10. Der konstruierte Konflikt zwischen Bürgerentscheid pro WSB und Welterbeerhalt ist sachlich unzulässig. Zum Zeitpunkt des Bürgerentscheides pro WSB (der seiner verkehrlichen Intention nach von den Befürwortern des Elbtunnels nie in Frage gestellt wurde) gab es noch keine Konfliktsituation mit dem Welterbestatus, da dieser erst später verliehen wurde. Der Konflikt wurde bewusst politisch instrumentalisiert, um dadurch eine Lagerbildung für den Kommunalwahlkampf zu inszenieren.

Diese Einschätzung der Welterbebewegung deckt sich mit dem Urteil der Sächsischen Staatsministerin für Wissenschaft und Kunst, Frau Prof. Sabine von Schorlemer. Auch sie hat in einem bisher in Deutsch nicht veröffentlichen Aufsatz den Verlust des Welterbetitels in Dresden als klaren Vertragsbruch seitens des Freistaates Sachsen gegenüber der UNESCO klassifiziert.

Thomas Löser sagte in diesem Zusammenhang:

Wer den Welterbeverlust an steigenden oder sinkenden Tourismuszahlen misst, denkt zu kurz. Ein Welterbe ist ein ideeler Wert, den zu erhalten sich der Vertragsstaat gegenüber der Weltgemeinschaft verpflichtet. Dies ist in Dresden in absolut unzulässiger Weise nicht geschehen. Damit hat die Kunst- und Kulturstadt Dresden dem weltweit erfolgreichsten internationalen Programm für Völkerverständigung und Schutz von Natur- und Kulturgütern schwer geschadet.
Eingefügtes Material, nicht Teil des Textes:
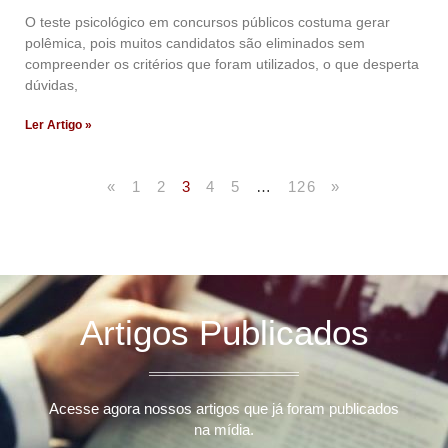
O teste psicológico em concursos públicos costuma gerar
polêmica, pois muitos candidatos são eliminados sem
compreender os critérios que foram utilizados, o que desperta
dúvidas,
Ler Artigo »
«
1
2
3
4
5
…
126
»
Artigos Publicados
Acesse agora nossos artigos que já foram publicados
na mídia.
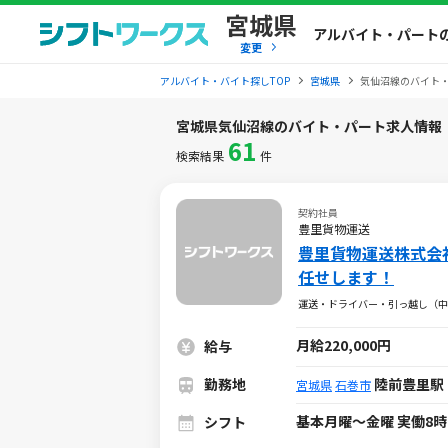
宮城県
アルバイト・パート
変更
アルバイト・バイト探しTOP
宮城県
気仙沼線のバイト
宮城県気仙沼線のバイト・パート求人情報
61
検索結果
件
契約社員
豊里貨物運送
豊里貨物運送株式会
任せします！
運送・ドライバー・引っ越し（中
月給220,000円
給与
勤務地
陸前豊里駅 
宮城県
石巻市
基本月曜～金曜 実働8時
シフト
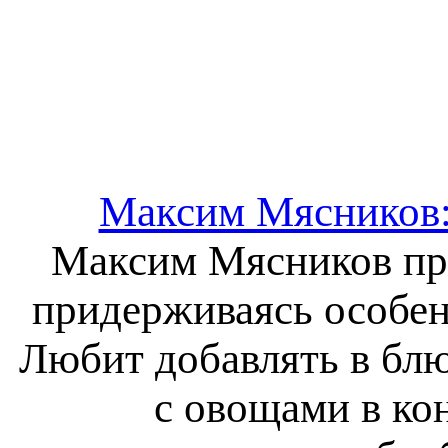
Максим Мясников:
Максим Мясников пре
придерживаясь особен
Любит добавлять в блю
с овощами в ко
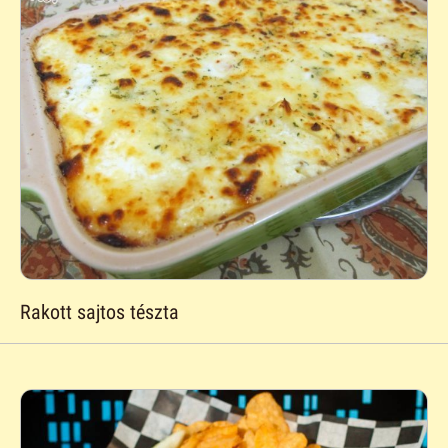
Rakott sajtos tészta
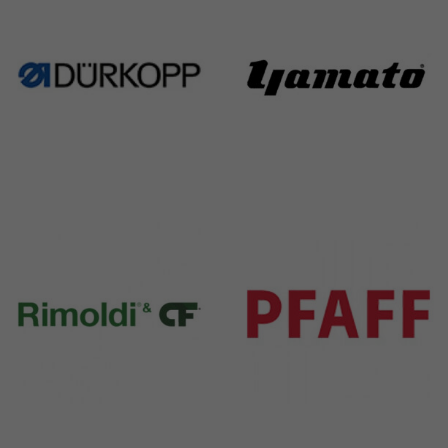
Durkopp
Yamato
351 Products
6 Products
Rimoldi & CF
Pfaff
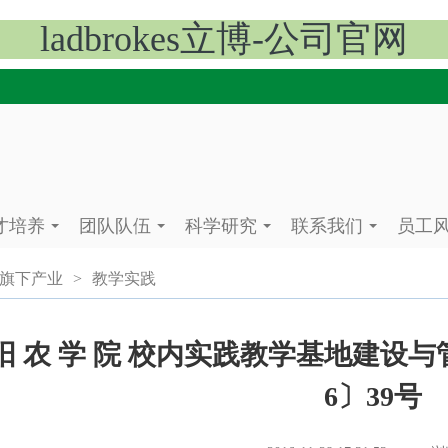
ladbrokes立博-公司官网
才培养
团队队伍
科学研究
联系我们
员工
...
...
...
...
旗下产业
>
教学实践
阳 农 学 院 校内实践教学基地建设与
6〕39号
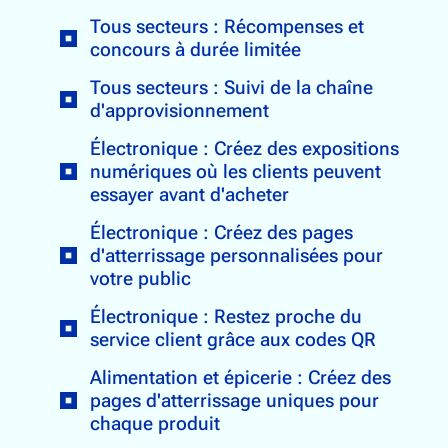
Tous secteurs : Récompenses et
concours à durée limitée
Tous secteurs : Suivi de la chaîne
d'approvisionnement
Électronique : Créez des expositions
numériques où les clients peuvent
essayer avant d'acheter
Électronique : Créez des pages
d'atterrissage personnalisées pour
votre public
Électronique : Restez proche du
service client grâce aux codes QR
Alimentation et épicerie : Créez des
pages d'atterrissage uniques pour
chaque produit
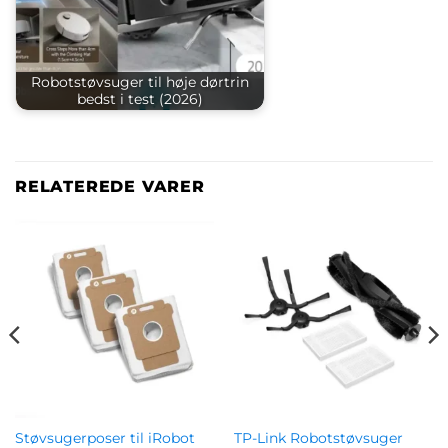
Robotstøvsuger til høje dørtrin
bedst i test (2026)
RELATEREDE VARER
Støvsugerposer til iRobot
TP-Link Robotstøvsuger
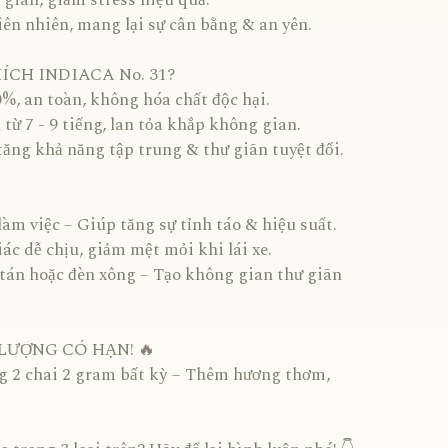
 giãn, giảm stress hiệu quả.
ên nhiên, mang lại sự cân bằng & an yên.
HÍCH INDIACA No. 31?
%, an toàn, không hóa chất độc hại.
ừ 7 - 9 tiếng, lan tỏa khắp không gian.
tăng khả năng tập trung & thư giãn tuyệt đối.
àm việc – Giúp tăng sự tỉnh táo & hiệu suất.
ác dễ chịu, giảm mệt mỏi khi lái xe.
tán hoặc đèn xông – Tạo không gian thư giãn
 LƯỢNG CÓ HẠN! 🔥
ng 2 chai 2 gram bất kỳ – Thêm hương thơm,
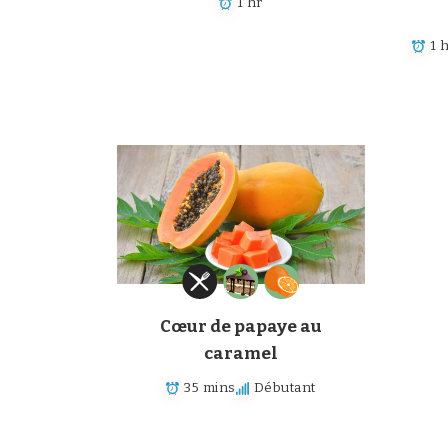
1 hr
1 
Cœur de papaye au
caramel
35 mins
Débutant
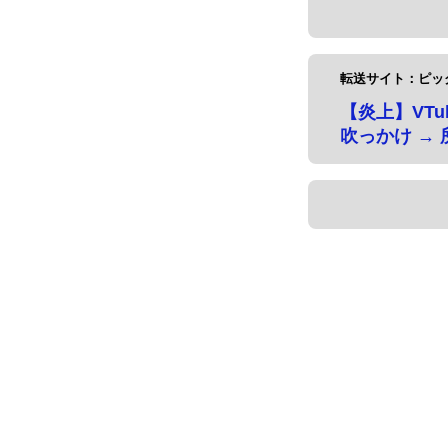
転送サイト：ピッ
【炎上】VT
吹っかけ →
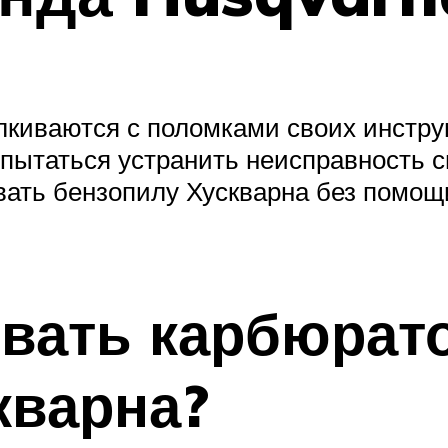
киваются с поломками своих инструм
опытаться устранить неисправность с
вать бензопилу Хускварна без помощ
овать карбюрат
кварна?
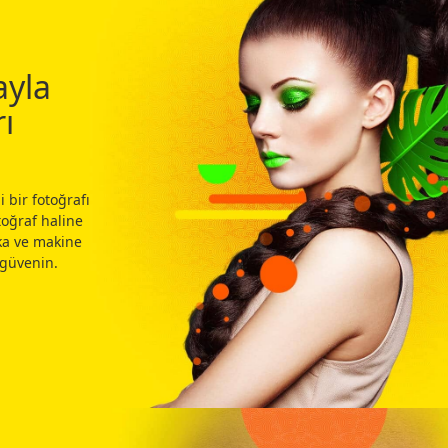
ayla
ı
 bir fotoğrafı
toğraf haline
ka ve makine
 güvenin.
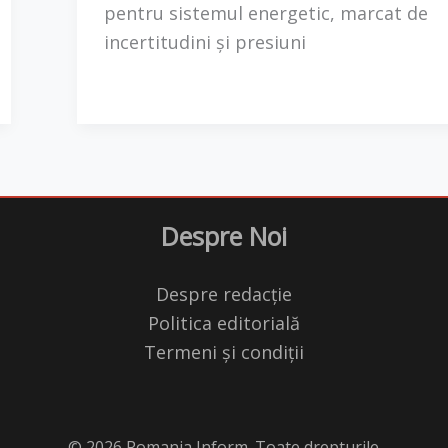
pentru sistemul energetic, marcat de
incertitudini și presiuni
Despre Noi
Despre redacție
Politica editorială
Termeni și condiții
© 2026 Romania Inform. Toate drepturile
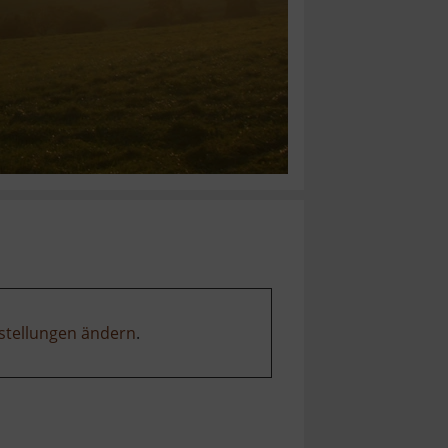
stellungen ändern
.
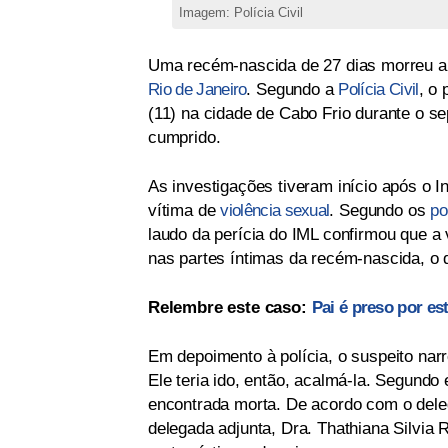
Imagem: Polícia Civil
Uma recém-nascida de 27 dias morreu a
Rio de Janeiro
. Segundo a
Polícia Civil
, o 
(11) na cidade de Cabo Frio durante o s
cumprido.
As investigações tiveram início após o In
vítima de
violência sexual
. Segundo os
po
laudo da perícia do IML confirmou que a
nas partes íntimas da recém-nascida, o q
Relembre este caso:
Pai é preso por es
Em depoimento à polícia, o suspeito narr
Ele teria ido, então, acalmá-la. Segundo e
encontrada morta. De acordo com o dele
delegada adjunta, Dra. Thathiana Silvia 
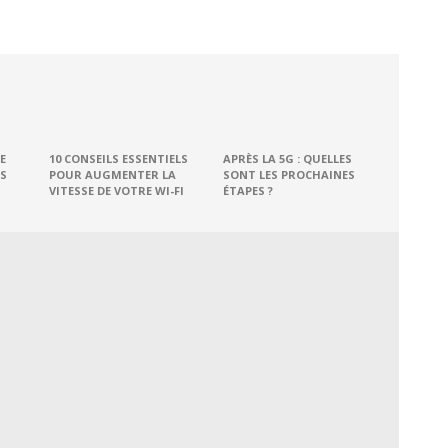
E
10 CONSEILS ESSENTIELS
APRÈS LA 5G : QUELLES
S
POUR AUGMENTER LA
SONT LES PROCHAINES
VITESSE DE VOTRE WI-FI
ÉTAPES ?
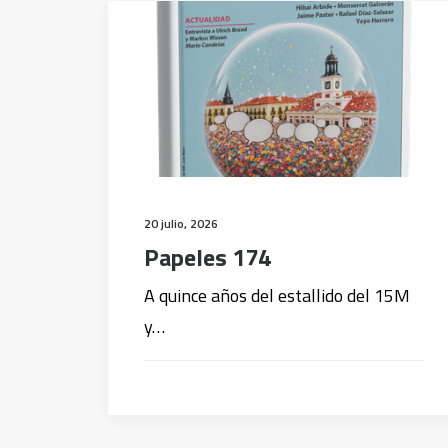
20 julio, 2026
Papeles 174
A quince años del estallido del 15M
y…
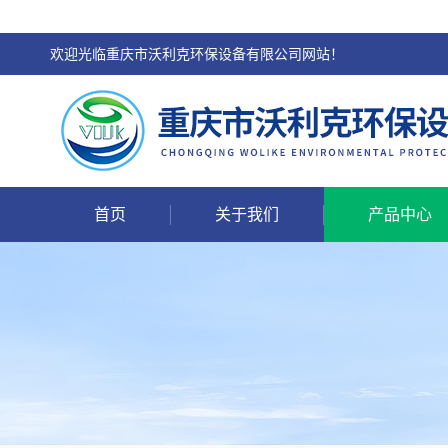
欢迎光临重庆市沃利克环保设备有限公司网站！
首页
关于我们
产品中心
工艺说明
设备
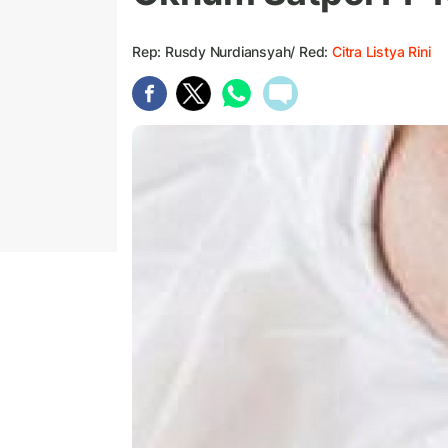
Rep: Rusdy Nurdiansyah/ Red:
Citra Listya Rini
Wer aber nicht über den Tellerrand des Elbtales hinausschaut und sich selbst in lächerlichem Größenwahn als Nabel der Welt ansieht, den interessiert eben auch nicht die Meinung der nationalen und internationalen Wertegemeinschaft.

Balthasar Permoser, Caspar David Friedrich, George Bähr, Gaetano Ciaveri, Hans Erlwein, Gottfried Semper und Richard Wagner stammten alle nicht aus Dresden und ohne sie und ihre Leistungen wäre Dresden um vieles ärmer.

Zur Zeit versucht die Staatsregierung die Bewerbung der Montanregion Erzgebirge um einen UNESCO-Welterbetitel aktiv zu verhindern. Auch die Novellierung des Denkmalschutzgesetzes des Freistaates Sachsen dient diesem politischen Ziel. Die eklatante Nichtbeachtung der Denkmalschutzinteressen der Stadtverwaltung Dresden bei der Sanierung der Albertbrücke und dem Umbau des Kulturpalastes zeigen die gleiche kulturfeindliche Geisteshaltung.